Ideally, go so far as to prototype it, making functions that hardwire the notebook examples so you can see how it would work. Think about how it could work not as below with astroquery.heasarc.list_sia_services(), for example, but just as astroquery.list_sia_services(). The whole point is the user should care which site it comes from.

If NAVO develops astroquery.vo, we could use things like:

TAP:  

    astroquery.vo.Registry.query( ... lots of options ...)
    astroquery.vo.Registry.list_image_services(source='heasarc') 

TAP:  

    astroquery.vo.Registry.surveys_like("Redshift”,source='heasarc')

SIA:  
    
    astroquery.vo.Image.get_image() # skyview vs xamin? 

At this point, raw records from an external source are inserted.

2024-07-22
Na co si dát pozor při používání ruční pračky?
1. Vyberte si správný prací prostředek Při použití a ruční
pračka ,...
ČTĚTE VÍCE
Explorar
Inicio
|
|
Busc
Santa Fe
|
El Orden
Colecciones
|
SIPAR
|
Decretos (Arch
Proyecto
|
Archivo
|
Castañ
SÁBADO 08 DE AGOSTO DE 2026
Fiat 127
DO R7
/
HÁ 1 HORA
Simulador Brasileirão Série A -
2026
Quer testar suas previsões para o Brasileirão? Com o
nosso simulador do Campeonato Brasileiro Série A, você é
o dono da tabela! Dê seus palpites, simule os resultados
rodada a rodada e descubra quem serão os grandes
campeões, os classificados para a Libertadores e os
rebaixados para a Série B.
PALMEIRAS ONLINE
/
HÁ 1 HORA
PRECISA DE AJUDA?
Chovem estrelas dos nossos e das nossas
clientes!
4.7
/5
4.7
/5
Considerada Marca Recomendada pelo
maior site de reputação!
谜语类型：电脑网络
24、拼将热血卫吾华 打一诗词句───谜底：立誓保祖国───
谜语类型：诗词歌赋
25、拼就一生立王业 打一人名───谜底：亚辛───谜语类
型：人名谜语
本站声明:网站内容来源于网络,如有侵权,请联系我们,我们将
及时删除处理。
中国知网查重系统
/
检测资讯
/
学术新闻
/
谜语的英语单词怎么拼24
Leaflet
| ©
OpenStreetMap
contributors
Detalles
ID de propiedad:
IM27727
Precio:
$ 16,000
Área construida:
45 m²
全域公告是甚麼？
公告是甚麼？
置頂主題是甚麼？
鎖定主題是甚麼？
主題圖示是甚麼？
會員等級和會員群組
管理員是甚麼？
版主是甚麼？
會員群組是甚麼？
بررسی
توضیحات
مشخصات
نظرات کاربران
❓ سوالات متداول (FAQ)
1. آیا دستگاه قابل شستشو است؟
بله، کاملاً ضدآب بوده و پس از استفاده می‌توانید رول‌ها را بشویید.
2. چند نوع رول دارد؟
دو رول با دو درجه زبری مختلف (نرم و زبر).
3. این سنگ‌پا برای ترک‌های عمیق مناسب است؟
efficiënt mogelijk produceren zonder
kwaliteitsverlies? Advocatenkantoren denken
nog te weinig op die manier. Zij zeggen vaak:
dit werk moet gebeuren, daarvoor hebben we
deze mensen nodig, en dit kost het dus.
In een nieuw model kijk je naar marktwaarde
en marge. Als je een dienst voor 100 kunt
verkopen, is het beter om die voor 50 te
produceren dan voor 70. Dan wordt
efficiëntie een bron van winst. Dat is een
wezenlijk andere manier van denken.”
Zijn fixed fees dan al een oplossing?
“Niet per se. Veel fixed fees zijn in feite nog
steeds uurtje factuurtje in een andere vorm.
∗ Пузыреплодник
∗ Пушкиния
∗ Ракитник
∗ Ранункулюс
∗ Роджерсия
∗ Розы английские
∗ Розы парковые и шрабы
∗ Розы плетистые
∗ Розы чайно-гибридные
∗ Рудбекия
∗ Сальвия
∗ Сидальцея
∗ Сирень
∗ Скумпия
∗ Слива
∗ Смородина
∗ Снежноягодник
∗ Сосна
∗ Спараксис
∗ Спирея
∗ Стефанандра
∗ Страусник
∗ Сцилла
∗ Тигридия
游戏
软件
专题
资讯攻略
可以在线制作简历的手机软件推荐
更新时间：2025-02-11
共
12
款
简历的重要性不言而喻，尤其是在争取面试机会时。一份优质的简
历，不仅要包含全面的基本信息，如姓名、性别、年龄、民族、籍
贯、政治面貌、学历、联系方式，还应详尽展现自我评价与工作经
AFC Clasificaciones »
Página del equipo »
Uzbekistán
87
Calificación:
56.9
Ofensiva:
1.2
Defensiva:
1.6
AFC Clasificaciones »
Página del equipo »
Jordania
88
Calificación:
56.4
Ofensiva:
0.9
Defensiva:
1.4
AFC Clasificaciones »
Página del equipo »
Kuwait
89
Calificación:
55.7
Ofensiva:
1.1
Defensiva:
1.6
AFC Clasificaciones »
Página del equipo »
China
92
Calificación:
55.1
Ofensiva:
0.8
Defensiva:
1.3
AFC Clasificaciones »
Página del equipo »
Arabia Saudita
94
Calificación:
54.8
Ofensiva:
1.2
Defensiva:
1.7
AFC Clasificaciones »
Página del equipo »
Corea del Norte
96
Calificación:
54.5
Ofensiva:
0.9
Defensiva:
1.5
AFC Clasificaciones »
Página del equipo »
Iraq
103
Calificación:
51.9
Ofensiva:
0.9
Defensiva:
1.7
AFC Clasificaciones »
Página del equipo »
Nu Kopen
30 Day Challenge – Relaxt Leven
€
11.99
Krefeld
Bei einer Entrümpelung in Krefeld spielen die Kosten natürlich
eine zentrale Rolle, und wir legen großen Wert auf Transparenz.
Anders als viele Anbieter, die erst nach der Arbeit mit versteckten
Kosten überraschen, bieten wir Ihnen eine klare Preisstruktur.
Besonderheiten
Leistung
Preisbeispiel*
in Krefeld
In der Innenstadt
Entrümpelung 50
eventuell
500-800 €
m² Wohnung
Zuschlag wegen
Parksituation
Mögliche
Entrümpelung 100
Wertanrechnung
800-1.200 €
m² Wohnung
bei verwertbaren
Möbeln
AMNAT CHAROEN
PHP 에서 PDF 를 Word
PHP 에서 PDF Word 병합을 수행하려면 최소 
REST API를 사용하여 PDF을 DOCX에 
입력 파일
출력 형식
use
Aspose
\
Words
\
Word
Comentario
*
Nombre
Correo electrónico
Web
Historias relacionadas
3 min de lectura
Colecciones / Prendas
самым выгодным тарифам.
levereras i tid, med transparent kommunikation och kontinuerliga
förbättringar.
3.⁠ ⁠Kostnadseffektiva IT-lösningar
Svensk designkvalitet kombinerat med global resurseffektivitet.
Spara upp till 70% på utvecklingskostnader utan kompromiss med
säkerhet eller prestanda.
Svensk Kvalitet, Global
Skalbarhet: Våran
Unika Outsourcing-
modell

 notes on Vandana’s collected workshop notebook:


In [2]:
import matplotlib
import matplotlib.pyplot as plt
%matplotlib inline  
import requests, io, astropy
from IPython.display import Image, display

## For handling ordinary astropy Tables
from astropy.table import Table

## For reading FITS files
import astropy.io.fits as apfits

## There are a number of relatively unimportant warnings that 
## show up, so for now, suppress them:
import warnings
warnings.filterwarnings("ignore")

## our stuff
import sys
# Use the NASA_NAVO/astroquery
sys.path.insert(0,'../../astroquery/')
import astroquery
from astroquery.vo import Registry

Registry queries already coded by TomD and TJ in astroquery.vo.Registry() class. So you can, for example, if you already know you want to search NED, get it's URL as follows. Unfortunately, *with the current implementation, you get two results, where the second isn't NED but has "ned" in the ivoid ("shela_combined"). Not sure what to do about that.* Could hard-wire things like "ned", "heasarc", etc. But that's not ideal. 

In [3]:
results = Registry.query(source='ned', service_type='cone',debug=True)
print('Found {} results:'.format(len(results)))
print(results[:]['access_url'])
print(results[1]['ivoid'])
print(results.columns)

Registry:  sending query ADQL = 
          select res.waveband,res.short_name,cap.ivoid,res.res_description,
          int.access_url, res.reference_url
           from rr.capability cap
           natural join rr.resource res
           natural join rr.interface int
           where cap.cap_type='conesearch' and cap.ivoid like '%ned%'

Queried: https://vao.stsci.edu/RegTAP/TapService.aspx/sync

Found 2 results:
                                                 access_url                                                
-----------------------------------------------------------------------------------------------------------
http://ned.ipac.caltech.edu/cgi-bin/NEDobjsearch?search_type=Near+Position+Search&amp;of=xml_main&amp;&amp;
                                                     https://irsa.ipac.caltech.edu/SCS?table=shelacomb&amp;
ivo://irsa.ipac/spitzer/catalog/shela/shela_combined
<TableColumns names=('waveband','short_name','ivoid','res_description','access_url','reference_url'

The Registry.query() method takes arguments (passed to internal function _build_adql):  

    service_type   : "image", "cone", or "spectr"
    keyword        : any keyword contained in ivoid, title, or description
    waveband       : waveband string
    source         : any substring in ivoid
    order_by       : what field to order it by, but then you have to know the names, currently
                      ("waveband","short_name","ivoid","res_description", "access_url", "reference_url")
    logic_string   : any other string you want to add to the ADQL where clause, should start with " and "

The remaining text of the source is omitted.